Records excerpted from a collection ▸
• • •
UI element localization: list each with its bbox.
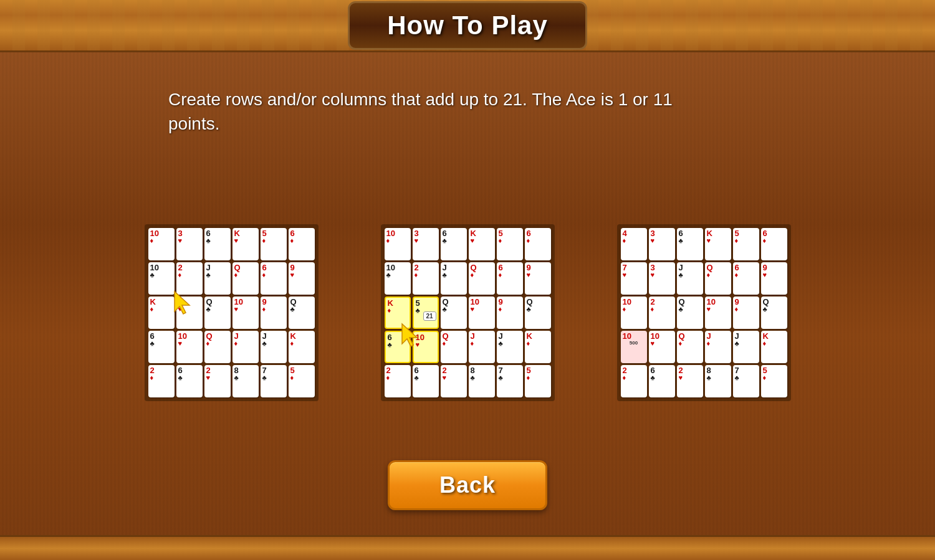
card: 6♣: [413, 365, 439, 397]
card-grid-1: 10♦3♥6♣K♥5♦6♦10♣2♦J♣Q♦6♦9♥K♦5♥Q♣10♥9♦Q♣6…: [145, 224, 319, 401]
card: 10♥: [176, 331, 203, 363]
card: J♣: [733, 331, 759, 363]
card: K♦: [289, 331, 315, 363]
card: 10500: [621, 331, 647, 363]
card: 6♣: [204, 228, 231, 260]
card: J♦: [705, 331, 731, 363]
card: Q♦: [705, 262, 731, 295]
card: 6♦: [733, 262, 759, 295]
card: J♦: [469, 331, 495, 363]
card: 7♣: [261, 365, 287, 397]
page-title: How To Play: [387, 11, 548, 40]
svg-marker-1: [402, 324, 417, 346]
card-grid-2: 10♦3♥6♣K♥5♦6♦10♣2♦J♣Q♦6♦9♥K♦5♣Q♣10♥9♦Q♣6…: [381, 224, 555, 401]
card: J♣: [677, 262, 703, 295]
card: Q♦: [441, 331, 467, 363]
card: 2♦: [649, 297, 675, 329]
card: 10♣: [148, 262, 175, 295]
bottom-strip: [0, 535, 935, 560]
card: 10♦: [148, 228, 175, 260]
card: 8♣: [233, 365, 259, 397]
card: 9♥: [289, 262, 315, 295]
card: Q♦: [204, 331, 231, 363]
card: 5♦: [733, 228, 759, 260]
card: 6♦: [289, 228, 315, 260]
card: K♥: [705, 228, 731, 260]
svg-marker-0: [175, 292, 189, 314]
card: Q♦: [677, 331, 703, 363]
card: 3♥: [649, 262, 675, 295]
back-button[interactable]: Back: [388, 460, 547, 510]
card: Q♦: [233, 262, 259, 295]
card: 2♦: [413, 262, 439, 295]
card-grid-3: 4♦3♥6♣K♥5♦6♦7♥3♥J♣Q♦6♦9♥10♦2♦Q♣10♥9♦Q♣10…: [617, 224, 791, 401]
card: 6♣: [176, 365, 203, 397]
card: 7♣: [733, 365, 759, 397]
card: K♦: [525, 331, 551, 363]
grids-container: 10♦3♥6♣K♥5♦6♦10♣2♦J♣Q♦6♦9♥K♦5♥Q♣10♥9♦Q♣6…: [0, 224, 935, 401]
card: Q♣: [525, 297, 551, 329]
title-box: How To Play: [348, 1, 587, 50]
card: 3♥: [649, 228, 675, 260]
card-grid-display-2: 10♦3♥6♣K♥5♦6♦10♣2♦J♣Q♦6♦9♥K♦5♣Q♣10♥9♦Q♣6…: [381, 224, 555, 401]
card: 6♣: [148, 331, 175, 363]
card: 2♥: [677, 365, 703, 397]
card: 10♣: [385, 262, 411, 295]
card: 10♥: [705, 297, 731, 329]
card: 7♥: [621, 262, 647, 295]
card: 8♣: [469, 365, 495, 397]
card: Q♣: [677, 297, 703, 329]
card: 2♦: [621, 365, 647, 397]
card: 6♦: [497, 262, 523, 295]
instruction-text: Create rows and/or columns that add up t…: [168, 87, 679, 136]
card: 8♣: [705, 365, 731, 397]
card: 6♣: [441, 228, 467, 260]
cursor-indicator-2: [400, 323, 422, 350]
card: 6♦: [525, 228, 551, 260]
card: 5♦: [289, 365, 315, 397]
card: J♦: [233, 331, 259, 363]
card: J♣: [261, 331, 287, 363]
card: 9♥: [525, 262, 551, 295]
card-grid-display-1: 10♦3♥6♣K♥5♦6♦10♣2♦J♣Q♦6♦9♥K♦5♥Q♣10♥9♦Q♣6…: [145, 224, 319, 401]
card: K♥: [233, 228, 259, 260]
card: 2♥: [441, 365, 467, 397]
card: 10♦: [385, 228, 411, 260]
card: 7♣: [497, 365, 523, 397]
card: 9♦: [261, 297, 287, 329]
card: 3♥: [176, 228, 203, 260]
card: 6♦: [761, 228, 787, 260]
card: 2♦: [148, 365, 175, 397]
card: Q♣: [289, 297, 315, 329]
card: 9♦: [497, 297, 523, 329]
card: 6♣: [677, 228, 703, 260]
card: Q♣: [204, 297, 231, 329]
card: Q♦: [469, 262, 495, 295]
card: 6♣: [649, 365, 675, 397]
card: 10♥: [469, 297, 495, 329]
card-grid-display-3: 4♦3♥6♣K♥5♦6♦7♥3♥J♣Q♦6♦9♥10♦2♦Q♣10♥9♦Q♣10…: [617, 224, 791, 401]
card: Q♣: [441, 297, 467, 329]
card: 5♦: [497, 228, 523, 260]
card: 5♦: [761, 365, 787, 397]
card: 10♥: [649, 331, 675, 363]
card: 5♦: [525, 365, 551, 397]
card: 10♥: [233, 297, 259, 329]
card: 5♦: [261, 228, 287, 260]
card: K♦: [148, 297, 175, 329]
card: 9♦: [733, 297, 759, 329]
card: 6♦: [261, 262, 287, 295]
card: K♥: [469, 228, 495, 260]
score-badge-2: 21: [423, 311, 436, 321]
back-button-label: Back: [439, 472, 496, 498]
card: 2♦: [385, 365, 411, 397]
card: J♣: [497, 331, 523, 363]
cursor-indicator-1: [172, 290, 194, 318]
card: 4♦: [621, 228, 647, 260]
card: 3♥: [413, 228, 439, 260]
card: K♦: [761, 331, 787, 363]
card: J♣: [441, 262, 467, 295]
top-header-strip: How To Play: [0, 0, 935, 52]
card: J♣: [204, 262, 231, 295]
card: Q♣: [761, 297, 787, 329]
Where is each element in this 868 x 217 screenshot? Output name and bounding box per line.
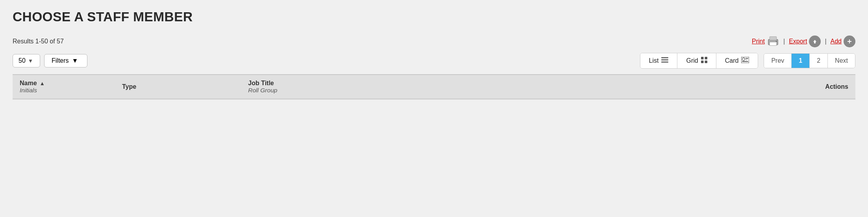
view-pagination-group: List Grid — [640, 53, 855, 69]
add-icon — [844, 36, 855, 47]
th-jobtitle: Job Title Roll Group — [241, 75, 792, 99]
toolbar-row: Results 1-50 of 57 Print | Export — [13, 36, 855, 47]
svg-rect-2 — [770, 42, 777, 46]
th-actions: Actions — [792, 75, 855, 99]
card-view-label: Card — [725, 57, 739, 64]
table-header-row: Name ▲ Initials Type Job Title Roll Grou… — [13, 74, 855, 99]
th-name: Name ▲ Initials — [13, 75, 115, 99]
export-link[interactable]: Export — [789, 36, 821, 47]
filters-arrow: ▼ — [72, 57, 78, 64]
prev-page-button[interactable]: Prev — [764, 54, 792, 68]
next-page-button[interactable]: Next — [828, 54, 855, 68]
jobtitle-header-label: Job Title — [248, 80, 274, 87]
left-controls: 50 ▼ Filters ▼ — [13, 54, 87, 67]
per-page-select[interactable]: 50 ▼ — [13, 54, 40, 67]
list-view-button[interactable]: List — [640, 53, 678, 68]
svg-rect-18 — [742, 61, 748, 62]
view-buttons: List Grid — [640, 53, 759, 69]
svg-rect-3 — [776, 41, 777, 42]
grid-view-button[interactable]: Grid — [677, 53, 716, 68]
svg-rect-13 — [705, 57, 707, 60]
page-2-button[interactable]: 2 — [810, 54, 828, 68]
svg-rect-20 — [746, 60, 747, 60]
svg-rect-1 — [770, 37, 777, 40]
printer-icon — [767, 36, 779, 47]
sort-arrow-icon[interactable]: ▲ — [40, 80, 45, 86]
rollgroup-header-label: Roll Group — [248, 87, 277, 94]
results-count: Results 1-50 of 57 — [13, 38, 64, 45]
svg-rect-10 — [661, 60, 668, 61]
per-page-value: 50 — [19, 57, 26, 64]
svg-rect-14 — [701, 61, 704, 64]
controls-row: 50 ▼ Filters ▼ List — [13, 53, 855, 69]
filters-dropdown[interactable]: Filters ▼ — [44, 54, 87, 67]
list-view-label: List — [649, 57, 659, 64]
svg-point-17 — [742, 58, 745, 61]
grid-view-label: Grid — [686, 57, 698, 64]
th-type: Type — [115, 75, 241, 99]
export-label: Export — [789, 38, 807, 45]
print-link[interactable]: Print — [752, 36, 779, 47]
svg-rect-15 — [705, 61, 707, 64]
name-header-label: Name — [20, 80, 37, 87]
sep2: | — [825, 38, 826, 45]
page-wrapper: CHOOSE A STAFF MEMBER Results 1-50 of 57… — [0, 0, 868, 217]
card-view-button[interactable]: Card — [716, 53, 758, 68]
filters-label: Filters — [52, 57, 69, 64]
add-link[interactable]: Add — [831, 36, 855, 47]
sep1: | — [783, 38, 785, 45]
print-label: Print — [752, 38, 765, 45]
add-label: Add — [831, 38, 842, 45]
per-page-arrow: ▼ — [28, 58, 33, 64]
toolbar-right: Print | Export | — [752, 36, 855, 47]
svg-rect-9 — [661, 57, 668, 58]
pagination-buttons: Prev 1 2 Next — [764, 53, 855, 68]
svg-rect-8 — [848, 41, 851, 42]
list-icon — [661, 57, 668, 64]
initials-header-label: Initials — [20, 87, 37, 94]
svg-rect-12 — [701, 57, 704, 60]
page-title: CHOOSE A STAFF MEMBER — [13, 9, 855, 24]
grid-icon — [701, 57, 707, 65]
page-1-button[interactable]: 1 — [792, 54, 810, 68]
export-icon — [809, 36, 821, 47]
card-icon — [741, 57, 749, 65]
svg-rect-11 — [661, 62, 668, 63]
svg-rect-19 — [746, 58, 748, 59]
• • •
YOUR ASSIGNMENT ▸
Lines above with "Roll" in them are the ones to copy.

ANSWER TO THE PROBLEM ▸
th-jobtitle: Job Title Roll Group — [241, 75, 792, 99]
table-header-row: Name ▲ Initials Type Job Title Roll Grou… — [13, 74, 855, 99]
rollgroup-header-label: Roll Group — [248, 87, 277, 94]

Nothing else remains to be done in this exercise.